Select, from the material below, each line with "ARIS" in it.

Dataset extract →
* * *
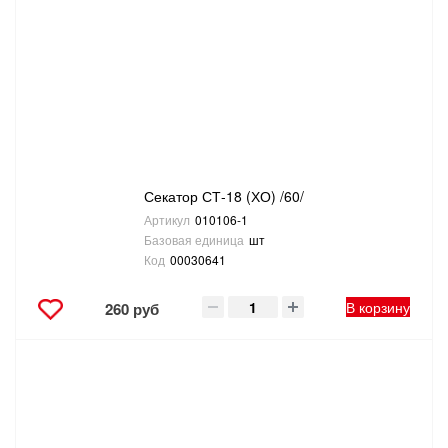
Секатор СТ-18 (ХО) /60/
Артикул
010106-1
Базовая единица
шт
Код
00030641
В корзину
260 руб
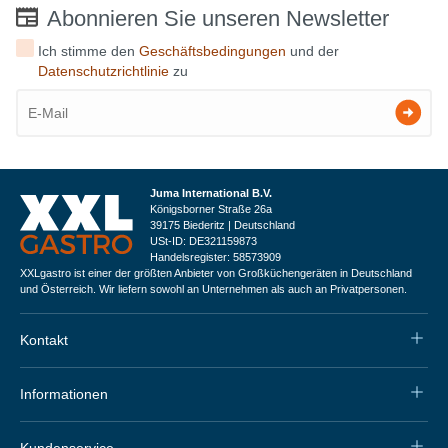
Abonnieren Sie unseren Newsletter
Ich stimme den
Geschäftsbedingungen
und der
Datenschutzrichtlinie
zu
Juma International B.V.
Königsborner Straße 26a
39175 Biederitz | Deutschland
USt-ID: DE321159873
Handelsregister: 58573909
XXLgastro ist einer der größten Anbieter von Großküchengeräten in Deutschland
und Österreich. Wir liefern sowohl an Unternehmen als auch an Privatpersonen.
Kontakt
Informationen
Kundenservice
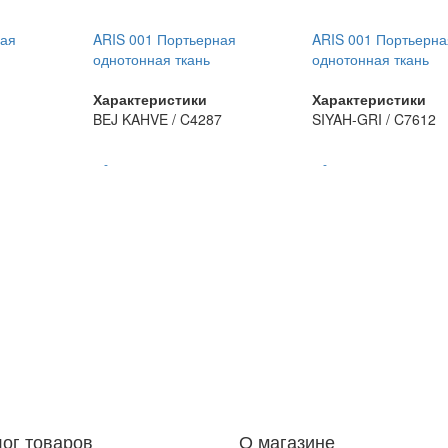
ная
ARIS 001 Портьерная
ARIS 001 Портьерна
однотонная ткань
однотонная ткань
Характеристики
Характеристики
BEJ KAHVE / C4287
SIYAH-GRI / C7612
-
-
лог товаров
О магазине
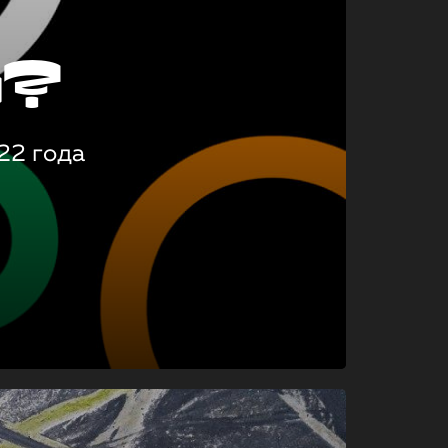
о?
22 года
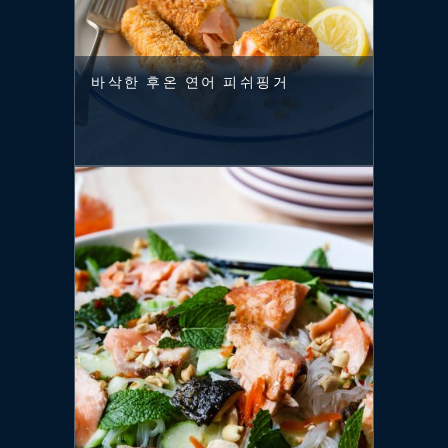
바삭한 후온 연어 피쉬핑거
* * *
Expected answer →
ARIS 001 Портьерная
ARIS 001 Портьерна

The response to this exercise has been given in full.